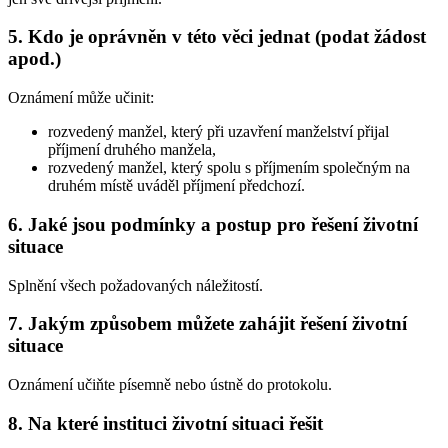
5. Kdo je oprávněn v této věci jednat (podat žádost
apod.)
Oznámení může učinit:
rozvedený manžel, který při uzavření manželství přijal
příjmení druhého manžela,
rozvedený manžel, který spolu s příjmením společným na
druhém místě uváděl příjmení předchozí.
6. Jaké jsou podmínky a postup pro řešení životní
situace
Splnění všech požadovaných náležitostí.
7. Jakým způsobem můžete zahájit řešení životní
situace
Oznámení učiňte písemně nebo ústně do protokolu.
8. Na které instituci životní situaci řešit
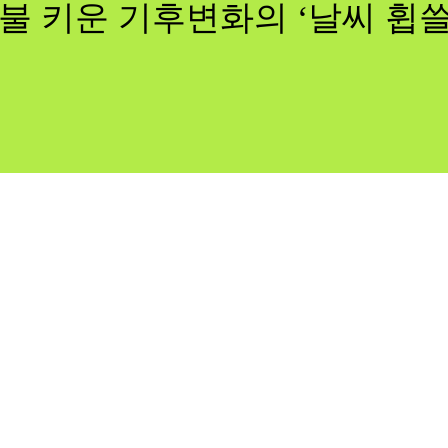
불 키운 기후변화의 ‘날씨 휩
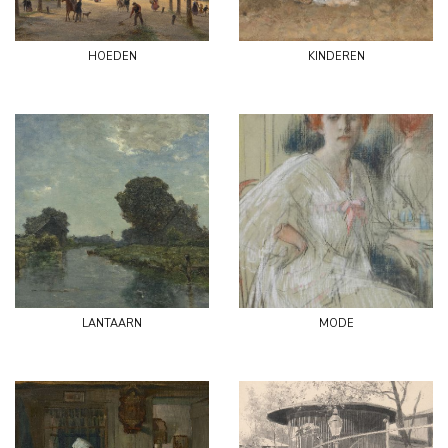
hoeden
kinderen
lantaarn
mode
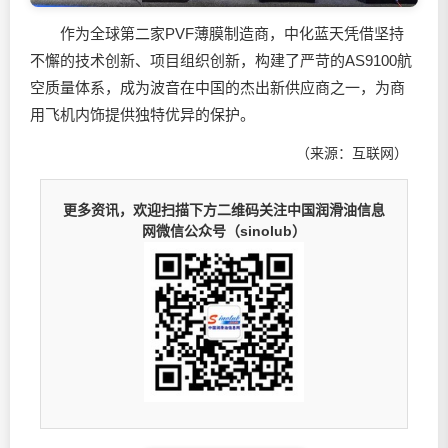
作为全球第二家PVF薄膜制造商，中化蓝天凭借坚持
不懈的技术创新、项目组织创新，构建了严苛的AS9100航
空质量体系，成为波音在中国的杰出新供应商之一，为商
用飞机内饰提供独特优异的保护。
（来源：互联网）
更多资讯，欢迎扫描下方二维码关注中国润滑油信息
网微信公众号（sinolub）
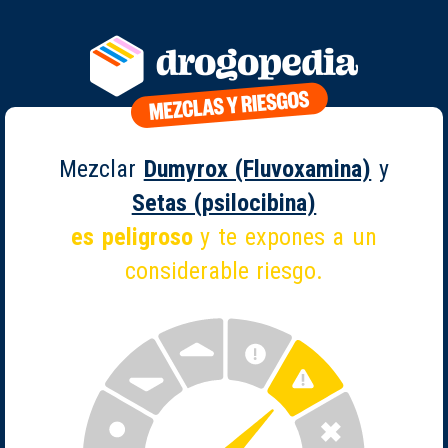
Mezclar
Dumyrox (Fluvoxamina)
y
Setas (psilocibina)
es peligroso
y te expones a un
considerable riesgo.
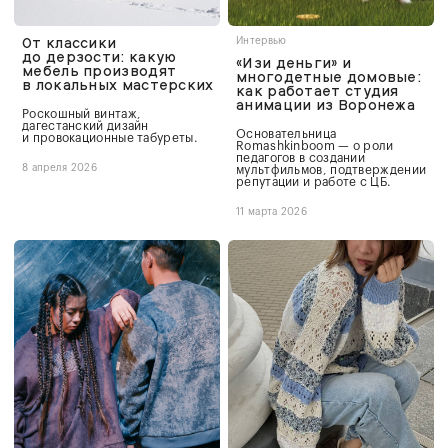
От классики
Интервью
до дерзости: какую
«Изи деньги» и
мебель производят
многодетные домовые:
в локальных мастерских
как работает студия
анимации из Воронежа
Роскошный винтаж,
дагестанский дизайн
Основательница
и провокационные табуреты.
Romashkinboom — о роли
педагогов в создании
8 апреля 2026
мультфильмов, подтверждении
репутации и работе с ЦБ.
11 марта 2026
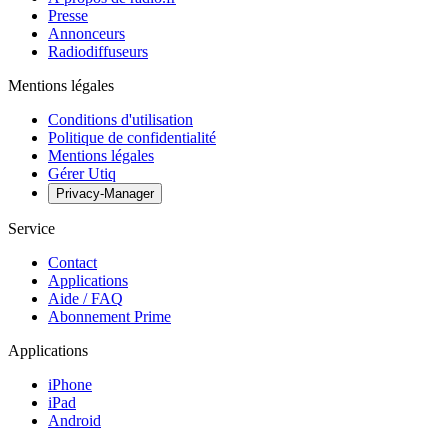
Presse
Annonceurs
Radiodiffuseurs
Mentions légales
Conditions d'utilisation
Politique de confidentialité
Mentions légales
Gérer Utiq
Privacy-Manager
Service
Contact
Applications
Aide / FAQ
Abonnement Prime
Applications
iPhone
iPad
Android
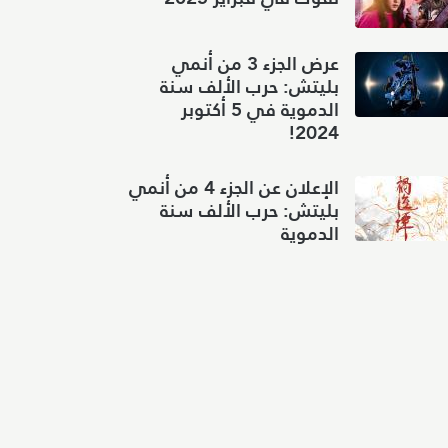
عرض الجزء 3 من أنمي
بليتش: حرب الألف سنة
الدموية في 5 أكتوبر
2024!
الإعلان عن الجزء 4 من أنمي
بليتش: حرب الألف سنة
الدموية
= = = =
▶ ACTIVITY
Reproduce every record word for word. The copy must contain no pictures.

▶ FINISHED EXERCISE
5. Kdo je oprávněn v této věci jednat (podat žádost
apod.)
Oznámení může učinit:
rozvedený manžel, který při uzavření manželství přijal
příjmení druhého manžela,
rozvedený manžel, který spolu s příjmením společným na
druhém místě uváděl příjmení předchozí.
6. Jaké jsou podmínky a postup pro řešení životní
situace
Splnění všech požadovaných náležitostí.
7. Jakým způsobem můžete zahájit řešení životní
situace
Oznámení učiňte písemně nebo ústně do protokolu.
8. Na které instituci životní situaci řešit
불 키운 기후변화의 ‘날씨 휩
hoeden
kinderen
lantaarn
mode
作为全球第二家PVF薄膜制造商，中化蓝天凭借坚持
不懈的技术创新、项目组织创新，构建了严苛的AS9100航
空质量体系，成为波音在中国的杰出新供应商之一，为商
用飞机内饰提供独特优异的保护。
（来源：互联网）
更多资讯，欢迎扫描下方二维码关注中国润滑油信息
网微信公众号（sinolub）
Mezclar
Dumyrox (Fluvoxamina)
y
Setas (psilocibina)
es peligroso
y te expones a un
considerable riesgo.
От классики
Интервью
до дерзости: какую
«Изи деньги» и
мебель производят
многодетные домовые:
в локальных мастерских
как работает студия
анимации из Воронежа
Роскошный винтаж,
дагестанский дизайн
Основательница
и провокационные табуреты.
Romashkinboom — о роли
педагогов в создании
8 апреля 2026
мультфильмов, подтверждении
репутации и работе с ЦБ.
11 марта 2026
Presse
Annonceurs
Radiodiffuseurs
Mentions légales
Conditions d'utilisation
Politique de confidentialité
Mentions légales
Gérer Utiq
Privacy-Manager
Service
Contact
Applications
Aide / FAQ
Abonnement Prime
Applications
iPhone
iPad
Android
عرض الجزء 3 من أنمي
بليتش: حرب الألف سنة
الدموية في 5 أكتوبر
2024!
الإعلان عن الجزء 4 من أنمي
بليتش: حرب الألف سنة
الدموية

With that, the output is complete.